**Document layout detection data**
+--

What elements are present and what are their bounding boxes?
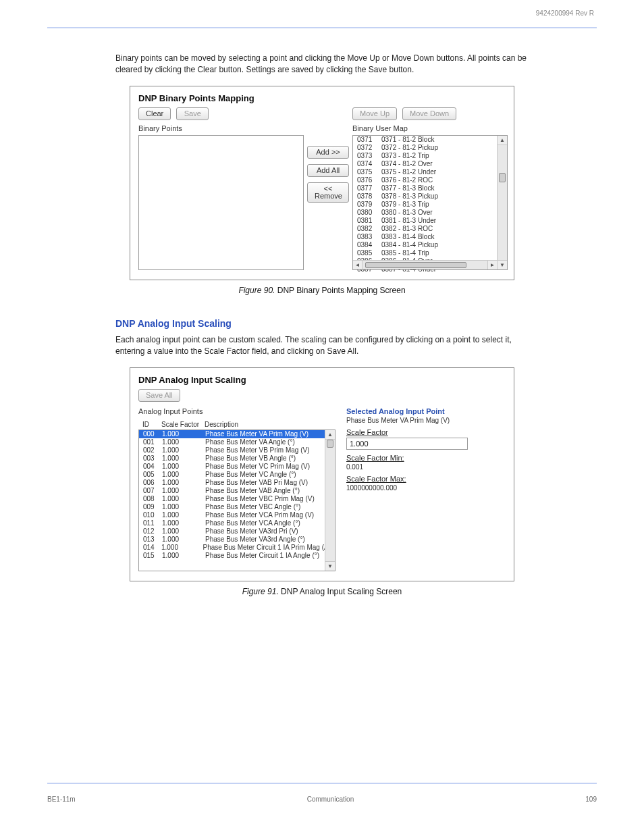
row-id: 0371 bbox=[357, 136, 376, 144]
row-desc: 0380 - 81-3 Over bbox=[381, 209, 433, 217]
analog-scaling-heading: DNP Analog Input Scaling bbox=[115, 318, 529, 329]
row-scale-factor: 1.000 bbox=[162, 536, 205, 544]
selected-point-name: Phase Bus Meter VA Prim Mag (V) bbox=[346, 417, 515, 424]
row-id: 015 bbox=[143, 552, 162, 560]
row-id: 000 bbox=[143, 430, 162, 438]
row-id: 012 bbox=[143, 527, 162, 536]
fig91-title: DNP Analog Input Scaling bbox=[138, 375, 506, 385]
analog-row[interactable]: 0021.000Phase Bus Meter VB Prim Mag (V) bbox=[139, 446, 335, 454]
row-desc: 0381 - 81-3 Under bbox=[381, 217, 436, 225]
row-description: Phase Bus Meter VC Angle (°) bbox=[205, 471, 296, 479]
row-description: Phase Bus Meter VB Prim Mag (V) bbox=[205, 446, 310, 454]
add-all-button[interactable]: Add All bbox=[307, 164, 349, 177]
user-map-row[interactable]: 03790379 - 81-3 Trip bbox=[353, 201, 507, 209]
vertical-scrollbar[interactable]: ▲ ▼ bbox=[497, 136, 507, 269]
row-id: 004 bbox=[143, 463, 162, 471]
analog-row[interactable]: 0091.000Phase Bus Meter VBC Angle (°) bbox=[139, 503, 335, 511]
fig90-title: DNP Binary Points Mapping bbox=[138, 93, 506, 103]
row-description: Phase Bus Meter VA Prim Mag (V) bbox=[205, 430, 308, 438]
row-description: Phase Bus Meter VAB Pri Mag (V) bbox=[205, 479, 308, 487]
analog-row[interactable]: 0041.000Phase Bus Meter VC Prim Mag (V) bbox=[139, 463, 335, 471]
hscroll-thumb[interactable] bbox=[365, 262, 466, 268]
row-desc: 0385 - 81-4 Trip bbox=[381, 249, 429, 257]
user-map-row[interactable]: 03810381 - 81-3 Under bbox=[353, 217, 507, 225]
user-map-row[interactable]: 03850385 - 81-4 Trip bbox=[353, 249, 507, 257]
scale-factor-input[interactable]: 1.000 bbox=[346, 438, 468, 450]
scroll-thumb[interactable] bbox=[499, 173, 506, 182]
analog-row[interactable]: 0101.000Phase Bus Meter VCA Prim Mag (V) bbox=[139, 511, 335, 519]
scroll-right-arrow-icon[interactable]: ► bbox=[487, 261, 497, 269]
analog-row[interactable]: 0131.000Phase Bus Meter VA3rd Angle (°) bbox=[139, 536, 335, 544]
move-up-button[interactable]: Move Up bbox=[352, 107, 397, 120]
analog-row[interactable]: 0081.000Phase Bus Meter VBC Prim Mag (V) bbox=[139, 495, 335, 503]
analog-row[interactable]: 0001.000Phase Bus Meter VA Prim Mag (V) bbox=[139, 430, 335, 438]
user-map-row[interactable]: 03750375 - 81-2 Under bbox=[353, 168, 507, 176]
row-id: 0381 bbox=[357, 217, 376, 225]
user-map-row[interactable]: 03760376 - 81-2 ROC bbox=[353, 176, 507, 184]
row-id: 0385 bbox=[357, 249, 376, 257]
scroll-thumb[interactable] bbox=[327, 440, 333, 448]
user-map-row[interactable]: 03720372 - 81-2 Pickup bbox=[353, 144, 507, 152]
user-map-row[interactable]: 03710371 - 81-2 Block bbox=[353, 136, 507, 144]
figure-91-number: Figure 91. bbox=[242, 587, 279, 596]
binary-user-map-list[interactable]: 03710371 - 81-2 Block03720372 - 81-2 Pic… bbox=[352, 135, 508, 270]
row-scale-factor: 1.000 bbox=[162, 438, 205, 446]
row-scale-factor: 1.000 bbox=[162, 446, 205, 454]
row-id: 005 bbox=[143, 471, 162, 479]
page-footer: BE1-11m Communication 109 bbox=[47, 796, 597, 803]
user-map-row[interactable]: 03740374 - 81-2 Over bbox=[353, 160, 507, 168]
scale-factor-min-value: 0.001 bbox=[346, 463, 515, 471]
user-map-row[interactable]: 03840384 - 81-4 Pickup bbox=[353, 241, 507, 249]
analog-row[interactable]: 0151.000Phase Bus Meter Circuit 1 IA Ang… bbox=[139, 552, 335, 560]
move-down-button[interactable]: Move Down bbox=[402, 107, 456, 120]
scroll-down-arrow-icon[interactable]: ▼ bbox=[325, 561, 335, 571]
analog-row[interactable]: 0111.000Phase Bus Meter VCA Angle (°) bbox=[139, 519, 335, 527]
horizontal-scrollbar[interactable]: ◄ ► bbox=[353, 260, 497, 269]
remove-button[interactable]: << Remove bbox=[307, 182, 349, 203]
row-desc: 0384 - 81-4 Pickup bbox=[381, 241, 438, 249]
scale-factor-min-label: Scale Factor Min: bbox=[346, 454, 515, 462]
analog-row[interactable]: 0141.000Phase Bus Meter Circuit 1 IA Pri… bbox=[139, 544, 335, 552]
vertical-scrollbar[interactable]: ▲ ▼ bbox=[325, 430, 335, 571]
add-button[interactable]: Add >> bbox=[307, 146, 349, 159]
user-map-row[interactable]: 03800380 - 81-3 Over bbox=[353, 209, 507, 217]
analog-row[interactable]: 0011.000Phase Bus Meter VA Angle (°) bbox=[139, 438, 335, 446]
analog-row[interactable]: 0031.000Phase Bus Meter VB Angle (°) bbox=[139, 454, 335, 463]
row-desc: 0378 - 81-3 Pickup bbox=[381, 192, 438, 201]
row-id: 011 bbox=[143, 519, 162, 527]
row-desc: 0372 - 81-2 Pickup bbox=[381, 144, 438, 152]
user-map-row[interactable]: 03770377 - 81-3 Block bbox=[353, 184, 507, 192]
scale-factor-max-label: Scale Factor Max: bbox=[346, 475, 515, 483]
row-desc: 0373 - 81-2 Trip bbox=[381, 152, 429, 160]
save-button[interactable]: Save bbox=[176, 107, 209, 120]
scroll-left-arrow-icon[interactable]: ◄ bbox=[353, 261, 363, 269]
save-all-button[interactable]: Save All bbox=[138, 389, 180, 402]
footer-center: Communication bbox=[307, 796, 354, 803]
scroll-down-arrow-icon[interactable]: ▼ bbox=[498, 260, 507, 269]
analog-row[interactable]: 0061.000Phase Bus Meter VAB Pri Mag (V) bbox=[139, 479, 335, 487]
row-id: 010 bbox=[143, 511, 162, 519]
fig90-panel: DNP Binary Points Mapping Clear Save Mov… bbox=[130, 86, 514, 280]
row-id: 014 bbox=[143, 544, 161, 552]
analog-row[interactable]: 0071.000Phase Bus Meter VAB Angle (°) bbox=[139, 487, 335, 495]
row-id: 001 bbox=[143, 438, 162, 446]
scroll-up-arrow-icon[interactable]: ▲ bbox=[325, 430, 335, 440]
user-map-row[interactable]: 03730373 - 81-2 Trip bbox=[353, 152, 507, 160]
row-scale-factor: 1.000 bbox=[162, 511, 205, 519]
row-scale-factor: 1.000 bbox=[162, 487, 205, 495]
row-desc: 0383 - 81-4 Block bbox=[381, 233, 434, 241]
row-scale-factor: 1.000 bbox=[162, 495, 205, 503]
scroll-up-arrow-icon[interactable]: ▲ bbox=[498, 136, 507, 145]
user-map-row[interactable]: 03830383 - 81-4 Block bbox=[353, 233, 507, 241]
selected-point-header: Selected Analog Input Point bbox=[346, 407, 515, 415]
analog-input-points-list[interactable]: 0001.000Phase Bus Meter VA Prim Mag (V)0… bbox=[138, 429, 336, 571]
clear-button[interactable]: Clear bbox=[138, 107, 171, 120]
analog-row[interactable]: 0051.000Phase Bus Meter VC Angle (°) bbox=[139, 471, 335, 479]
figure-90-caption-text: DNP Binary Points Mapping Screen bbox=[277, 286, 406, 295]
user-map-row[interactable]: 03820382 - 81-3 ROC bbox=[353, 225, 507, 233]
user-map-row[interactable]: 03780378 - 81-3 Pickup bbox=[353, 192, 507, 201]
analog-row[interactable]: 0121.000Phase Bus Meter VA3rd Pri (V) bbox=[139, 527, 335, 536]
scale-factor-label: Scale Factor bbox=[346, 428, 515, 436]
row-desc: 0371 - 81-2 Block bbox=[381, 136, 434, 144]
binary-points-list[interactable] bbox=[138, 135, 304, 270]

+--

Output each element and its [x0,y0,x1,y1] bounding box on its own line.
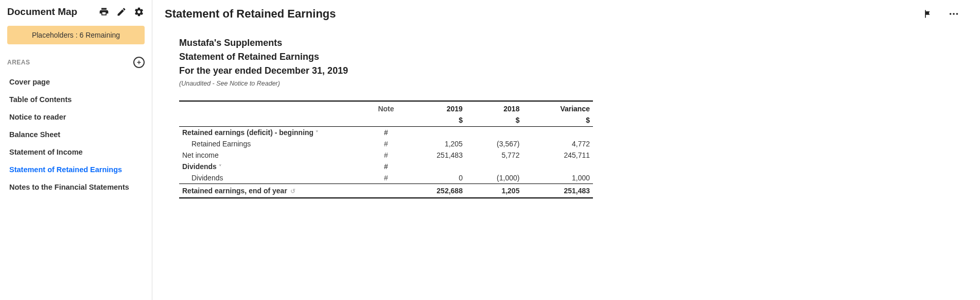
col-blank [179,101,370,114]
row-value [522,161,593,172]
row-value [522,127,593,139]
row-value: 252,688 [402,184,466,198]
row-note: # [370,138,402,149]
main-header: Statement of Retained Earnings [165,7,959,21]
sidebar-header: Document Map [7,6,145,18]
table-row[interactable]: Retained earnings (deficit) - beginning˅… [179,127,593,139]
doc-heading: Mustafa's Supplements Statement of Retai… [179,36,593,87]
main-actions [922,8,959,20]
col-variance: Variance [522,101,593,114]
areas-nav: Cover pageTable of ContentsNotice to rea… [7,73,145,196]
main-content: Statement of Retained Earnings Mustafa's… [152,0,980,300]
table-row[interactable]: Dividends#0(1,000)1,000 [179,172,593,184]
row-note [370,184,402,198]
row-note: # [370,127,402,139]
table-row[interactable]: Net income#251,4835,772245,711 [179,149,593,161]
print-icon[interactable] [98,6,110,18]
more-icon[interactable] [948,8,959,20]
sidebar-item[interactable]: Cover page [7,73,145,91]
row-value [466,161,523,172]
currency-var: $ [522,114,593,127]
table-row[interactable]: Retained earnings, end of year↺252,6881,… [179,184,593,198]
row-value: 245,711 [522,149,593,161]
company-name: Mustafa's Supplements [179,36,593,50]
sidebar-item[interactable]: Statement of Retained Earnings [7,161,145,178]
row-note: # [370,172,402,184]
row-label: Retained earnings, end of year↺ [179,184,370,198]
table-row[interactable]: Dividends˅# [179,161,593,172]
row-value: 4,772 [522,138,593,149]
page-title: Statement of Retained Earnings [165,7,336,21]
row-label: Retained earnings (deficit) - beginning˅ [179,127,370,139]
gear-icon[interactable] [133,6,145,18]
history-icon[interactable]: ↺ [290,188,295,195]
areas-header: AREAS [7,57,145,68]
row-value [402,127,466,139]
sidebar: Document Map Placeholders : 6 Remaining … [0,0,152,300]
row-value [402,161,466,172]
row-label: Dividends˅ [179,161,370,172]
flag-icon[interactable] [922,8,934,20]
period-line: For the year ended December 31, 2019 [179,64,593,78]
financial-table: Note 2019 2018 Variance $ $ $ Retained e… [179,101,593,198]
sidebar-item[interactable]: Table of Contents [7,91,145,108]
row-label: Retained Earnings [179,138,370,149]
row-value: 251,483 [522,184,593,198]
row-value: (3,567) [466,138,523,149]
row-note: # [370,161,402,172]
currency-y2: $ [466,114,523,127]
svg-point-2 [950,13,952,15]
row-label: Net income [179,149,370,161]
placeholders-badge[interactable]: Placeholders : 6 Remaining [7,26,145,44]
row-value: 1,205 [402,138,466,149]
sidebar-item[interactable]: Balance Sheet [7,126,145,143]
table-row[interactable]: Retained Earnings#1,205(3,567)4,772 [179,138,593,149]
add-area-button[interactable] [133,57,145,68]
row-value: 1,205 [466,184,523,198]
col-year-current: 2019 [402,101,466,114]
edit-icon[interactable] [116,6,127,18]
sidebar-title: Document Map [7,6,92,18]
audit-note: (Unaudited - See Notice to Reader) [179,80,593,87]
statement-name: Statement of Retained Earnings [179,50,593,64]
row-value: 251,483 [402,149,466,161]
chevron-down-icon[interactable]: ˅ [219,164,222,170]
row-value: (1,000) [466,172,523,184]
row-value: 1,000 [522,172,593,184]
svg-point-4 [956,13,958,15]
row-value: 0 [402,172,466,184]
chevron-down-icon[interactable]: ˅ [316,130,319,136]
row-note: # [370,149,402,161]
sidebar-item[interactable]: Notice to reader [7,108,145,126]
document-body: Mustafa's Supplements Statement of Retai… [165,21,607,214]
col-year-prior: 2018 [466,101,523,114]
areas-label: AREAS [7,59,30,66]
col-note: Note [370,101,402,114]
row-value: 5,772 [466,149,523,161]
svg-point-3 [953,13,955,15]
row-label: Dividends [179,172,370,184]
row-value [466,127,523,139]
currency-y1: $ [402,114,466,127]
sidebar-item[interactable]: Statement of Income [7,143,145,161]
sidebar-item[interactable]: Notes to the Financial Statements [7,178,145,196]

+--

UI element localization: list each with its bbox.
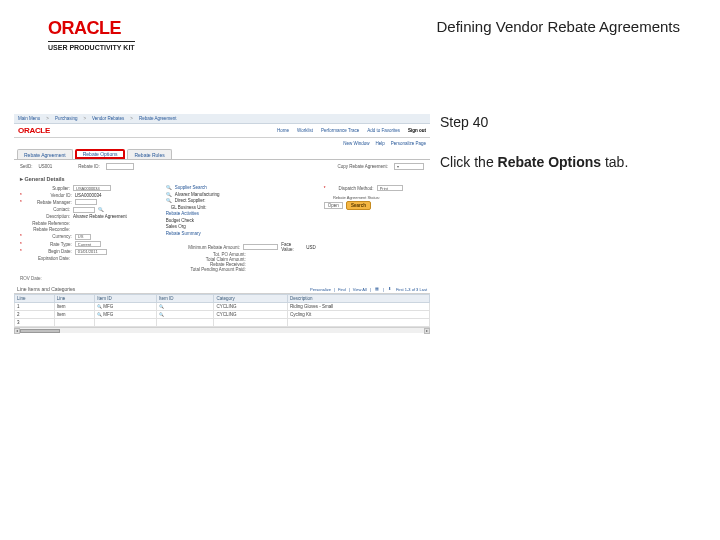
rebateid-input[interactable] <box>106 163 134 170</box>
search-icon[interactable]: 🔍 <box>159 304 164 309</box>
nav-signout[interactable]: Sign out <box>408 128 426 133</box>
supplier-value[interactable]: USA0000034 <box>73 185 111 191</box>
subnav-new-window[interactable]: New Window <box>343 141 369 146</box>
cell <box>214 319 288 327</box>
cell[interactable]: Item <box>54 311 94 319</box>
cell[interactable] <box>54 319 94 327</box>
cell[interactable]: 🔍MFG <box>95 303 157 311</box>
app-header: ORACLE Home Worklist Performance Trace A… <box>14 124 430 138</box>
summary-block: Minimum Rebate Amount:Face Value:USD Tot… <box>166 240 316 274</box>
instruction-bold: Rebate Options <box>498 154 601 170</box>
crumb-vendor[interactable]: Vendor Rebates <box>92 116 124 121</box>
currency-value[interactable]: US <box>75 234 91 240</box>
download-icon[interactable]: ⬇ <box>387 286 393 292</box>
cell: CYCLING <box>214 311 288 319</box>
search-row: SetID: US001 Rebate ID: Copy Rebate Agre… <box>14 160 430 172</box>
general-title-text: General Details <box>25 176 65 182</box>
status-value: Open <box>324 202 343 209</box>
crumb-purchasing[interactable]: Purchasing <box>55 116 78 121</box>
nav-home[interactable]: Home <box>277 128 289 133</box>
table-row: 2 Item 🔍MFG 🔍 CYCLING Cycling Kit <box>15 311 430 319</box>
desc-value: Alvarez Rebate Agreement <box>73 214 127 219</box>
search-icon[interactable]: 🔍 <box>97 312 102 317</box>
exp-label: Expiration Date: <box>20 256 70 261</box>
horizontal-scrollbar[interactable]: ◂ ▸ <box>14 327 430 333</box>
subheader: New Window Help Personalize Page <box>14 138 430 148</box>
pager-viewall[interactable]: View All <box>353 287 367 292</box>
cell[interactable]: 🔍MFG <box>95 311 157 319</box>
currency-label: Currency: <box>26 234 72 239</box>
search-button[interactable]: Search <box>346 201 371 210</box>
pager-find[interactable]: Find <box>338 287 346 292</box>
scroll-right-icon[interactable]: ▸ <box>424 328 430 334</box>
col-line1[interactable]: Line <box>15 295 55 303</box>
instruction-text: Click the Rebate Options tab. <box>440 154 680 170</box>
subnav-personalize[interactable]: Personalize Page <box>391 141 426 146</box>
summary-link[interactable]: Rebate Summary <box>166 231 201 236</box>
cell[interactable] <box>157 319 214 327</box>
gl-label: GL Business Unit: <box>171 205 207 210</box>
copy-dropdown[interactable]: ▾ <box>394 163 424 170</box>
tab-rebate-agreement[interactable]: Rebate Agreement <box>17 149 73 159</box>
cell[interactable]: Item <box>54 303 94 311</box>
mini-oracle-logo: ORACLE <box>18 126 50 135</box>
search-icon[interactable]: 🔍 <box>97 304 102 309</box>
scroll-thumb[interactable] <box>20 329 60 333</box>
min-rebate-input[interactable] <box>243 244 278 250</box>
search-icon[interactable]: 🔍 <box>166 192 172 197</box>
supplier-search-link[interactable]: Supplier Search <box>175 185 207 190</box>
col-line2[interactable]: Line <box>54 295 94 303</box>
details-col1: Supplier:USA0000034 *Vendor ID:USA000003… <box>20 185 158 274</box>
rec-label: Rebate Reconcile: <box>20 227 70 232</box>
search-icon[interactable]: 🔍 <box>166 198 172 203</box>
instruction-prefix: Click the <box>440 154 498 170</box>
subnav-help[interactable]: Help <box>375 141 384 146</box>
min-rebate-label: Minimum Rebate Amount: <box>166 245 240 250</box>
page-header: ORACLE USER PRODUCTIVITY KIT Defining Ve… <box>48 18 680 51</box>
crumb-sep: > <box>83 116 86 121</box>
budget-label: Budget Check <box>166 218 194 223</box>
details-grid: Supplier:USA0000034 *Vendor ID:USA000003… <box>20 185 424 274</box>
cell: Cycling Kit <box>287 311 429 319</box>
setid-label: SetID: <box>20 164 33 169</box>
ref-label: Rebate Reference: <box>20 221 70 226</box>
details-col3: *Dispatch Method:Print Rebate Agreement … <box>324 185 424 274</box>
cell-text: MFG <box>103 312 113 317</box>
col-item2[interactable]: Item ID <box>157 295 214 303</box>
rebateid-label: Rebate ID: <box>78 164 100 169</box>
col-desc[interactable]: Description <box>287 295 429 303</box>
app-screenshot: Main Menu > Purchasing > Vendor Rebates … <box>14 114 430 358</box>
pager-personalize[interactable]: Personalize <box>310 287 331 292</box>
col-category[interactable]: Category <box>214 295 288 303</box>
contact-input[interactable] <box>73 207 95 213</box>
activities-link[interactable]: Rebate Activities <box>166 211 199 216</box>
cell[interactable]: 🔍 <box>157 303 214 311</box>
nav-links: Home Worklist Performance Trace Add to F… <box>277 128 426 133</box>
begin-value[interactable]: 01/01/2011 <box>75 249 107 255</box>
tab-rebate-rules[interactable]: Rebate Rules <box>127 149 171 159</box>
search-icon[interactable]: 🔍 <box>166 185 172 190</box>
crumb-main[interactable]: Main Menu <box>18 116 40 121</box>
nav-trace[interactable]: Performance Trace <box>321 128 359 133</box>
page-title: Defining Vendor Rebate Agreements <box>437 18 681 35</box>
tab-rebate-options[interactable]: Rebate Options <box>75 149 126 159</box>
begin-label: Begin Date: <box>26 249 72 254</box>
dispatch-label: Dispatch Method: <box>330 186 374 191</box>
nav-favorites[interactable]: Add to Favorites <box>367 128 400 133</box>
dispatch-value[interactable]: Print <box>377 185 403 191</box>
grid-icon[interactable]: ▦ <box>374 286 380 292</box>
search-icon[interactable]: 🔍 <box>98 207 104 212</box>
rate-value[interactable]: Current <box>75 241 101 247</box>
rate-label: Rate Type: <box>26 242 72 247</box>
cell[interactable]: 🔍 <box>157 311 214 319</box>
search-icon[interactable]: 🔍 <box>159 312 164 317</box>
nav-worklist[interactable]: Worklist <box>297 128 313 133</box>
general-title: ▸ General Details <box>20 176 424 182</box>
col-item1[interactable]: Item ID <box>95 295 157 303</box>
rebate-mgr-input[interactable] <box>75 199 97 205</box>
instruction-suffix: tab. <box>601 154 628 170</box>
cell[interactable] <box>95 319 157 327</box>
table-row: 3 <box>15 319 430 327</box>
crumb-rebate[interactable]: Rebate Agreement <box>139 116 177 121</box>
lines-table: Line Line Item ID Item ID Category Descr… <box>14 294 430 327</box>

+--

**PROBLEM STATEMENT**
Say, as a single number and nothing more, how many lines of the entries contain the word "summary".

**RESPONSE AREA**
2